J.p. Glos. 20 Feb.-July 1406, 26 Nov. 1416-39, 6 Mar. 1444-d.

Escheator, Glos. 9 Nov. 1406-30 Nov. 1407, 9 Dec. 1408-7 Nov. 1499, 10 Nov. 1413-10 Feb. 1415, 4 Nov. 1418-23 Nov. 1419.

Receiver-general of the estates of John, duke of Bedford, prob. by Aug. 1419-bef. Dec. 1426.

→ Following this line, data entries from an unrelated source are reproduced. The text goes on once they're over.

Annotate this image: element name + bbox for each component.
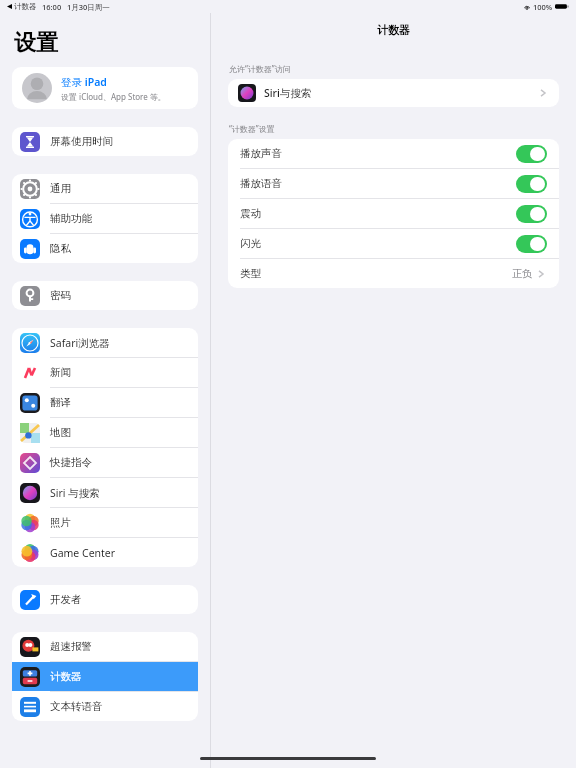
staticText: 16:00 bbox=[42, 2, 62, 12]
staticText: 翻译 bbox=[50, 396, 71, 409]
button[interactable]: Siri 与搜索 bbox=[12, 478, 198, 507]
staticText: 震动 bbox=[240, 207, 261, 220]
staticText: Game Center bbox=[50, 546, 116, 560]
staticText: 地图 bbox=[50, 426, 71, 439]
staticText: 登录 iPad bbox=[61, 75, 107, 89]
button[interactable]: 密码 bbox=[12, 281, 198, 310]
button[interactable]: 登录 iPad bbox=[12, 67, 198, 109]
staticText: 设置 iCloud、App Store 等。 bbox=[61, 91, 166, 102]
button[interactable]: Toggle on bbox=[516, 175, 547, 193]
staticText: 照片 bbox=[50, 516, 71, 529]
button[interactable]: Toggle on bbox=[516, 235, 547, 253]
button[interactable]: 开发者 bbox=[12, 585, 198, 614]
staticText: 计数器 bbox=[50, 670, 82, 683]
button[interactable]: 地图 bbox=[12, 418, 198, 447]
staticText: 文本转语音 bbox=[50, 700, 103, 713]
staticText: 计数器 bbox=[211, 23, 576, 37]
staticText: 计数器 bbox=[14, 2, 37, 11]
button[interactable]: Toggle on bbox=[516, 145, 547, 163]
button[interactable]: 屏幕使用时间 bbox=[12, 127, 198, 156]
staticText: 1月30日周一 bbox=[67, 2, 110, 12]
button[interactable]: 计数器 bbox=[12, 662, 198, 691]
button[interactable]: Safari浏览器 bbox=[12, 328, 198, 357]
button[interactable]: 隐私 bbox=[12, 234, 198, 263]
staticText: 闪光 bbox=[240, 237, 261, 250]
button[interactable]: 播放声音 bbox=[228, 139, 559, 168]
staticText: 快捷指令 bbox=[50, 456, 92, 469]
button[interactable]: Toggle on bbox=[516, 205, 547, 223]
button[interactable]: 辅助功能 bbox=[12, 204, 198, 233]
button[interactable]: 翻译 bbox=[12, 388, 198, 417]
staticText: 正负 bbox=[512, 267, 532, 280]
staticText: Safari浏览器 bbox=[50, 336, 110, 350]
button[interactable]: Game Center bbox=[12, 538, 198, 567]
staticText: 播放语音 bbox=[240, 177, 282, 190]
staticText: 密码 bbox=[50, 289, 71, 302]
staticText: 辅助功能 bbox=[50, 212, 92, 225]
staticText: 允许“计数器”访问 bbox=[229, 63, 291, 74]
button[interactable]: 新闻 bbox=[12, 358, 198, 387]
staticText: Siri 与搜索 bbox=[50, 486, 100, 500]
staticText: 播放声音 bbox=[240, 147, 282, 160]
button[interactable]: 闪光 bbox=[228, 229, 559, 258]
button[interactable]: 震动 bbox=[228, 199, 559, 228]
button[interactable]: 类型 bbox=[228, 259, 559, 288]
button[interactable]: Siri与搜索 bbox=[228, 79, 559, 107]
staticText: 新闻 bbox=[50, 366, 71, 379]
staticText: 通用 bbox=[50, 182, 71, 195]
button[interactable]: 通用 bbox=[12, 174, 198, 203]
button[interactable]: 超速报警 bbox=[12, 632, 198, 661]
staticText: 屏幕使用时间 bbox=[50, 135, 113, 148]
staticText: 开发者 bbox=[50, 593, 82, 606]
staticText: 100% bbox=[533, 2, 553, 12]
staticText: Siri与搜索 bbox=[264, 86, 312, 100]
staticText: 设置 bbox=[14, 29, 58, 57]
staticText: 类型 bbox=[240, 267, 261, 280]
staticText: 隐私 bbox=[50, 242, 71, 255]
button[interactable]: 文本转语音 bbox=[12, 692, 198, 721]
button[interactable]: 快捷指令 bbox=[12, 448, 198, 477]
button[interactable]: 照片 bbox=[12, 508, 198, 537]
staticText: 超速报警 bbox=[50, 640, 92, 653]
button[interactable]: 播放语音 bbox=[228, 169, 559, 198]
staticText: “计数器”设置 bbox=[229, 123, 275, 134]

Steward of the estates of Anne, dowager countess of Stafford, in Glos., Hants and Wilts. by Mich. 1433-5.1

Biography

The Grevilles, of Norman or Flemish extraction, had settled in Chipping Campden by 1276. John was one of six sons of William Greville, perhaps the richest and most influential of the Cotswolds wool merchants of his day, whose large brass in the church which his substantial contributions helped to rebuild, affirms him to have been ‘quondam civis Londonie et flos mercatorum lanarum totius Anglie’. John started his career in his father’s calling: in October 1395 both men took out royal letters of pardon for trespasses against the statute regulating the purchase of wool; and it was perhaps the father’s confidence in John’s sound business sense which prompted him to name him among his executors. William Greville had invested his profits of trade in property: before his death in 1401 he had finished building the fine town-house which remains nearly opposite the Woolstaplers’ Hall in Campden, and purchased over 14 messuages in the town, as well as the manors of Lasborough and Meon nearby; while over the Warwickshire border, near Stratford-upon-Avon, he had bought the manor of Milcote. Certain of these holdings, including Milcote, were long to remain in the possession of John’s stepmother Joan ( Sir Philip Thornbury’s* sister), who married Sir Edward Benstede* and lived on until 1449 (after John’s own death); while the rest were distributed among William Greville’s sons, for the most part falling to the eldest, Lewis (who made his home at Drayton in Oxfordshire). John’s share was Lasborough, which had been settled on him in 1385 at the time of its purchase. The rise of the merchant family to gentry status is marked not only by William Greville’s second marriage, but also by that of his daughter Alice to Edmund Ludlow (d.1409), who owned ‘Ludlowes’ manor in Campden. John Greville was to be a trustee of this property on behalf of his niece, Margaret, who subsequently married Sir Baldwin Strange.2)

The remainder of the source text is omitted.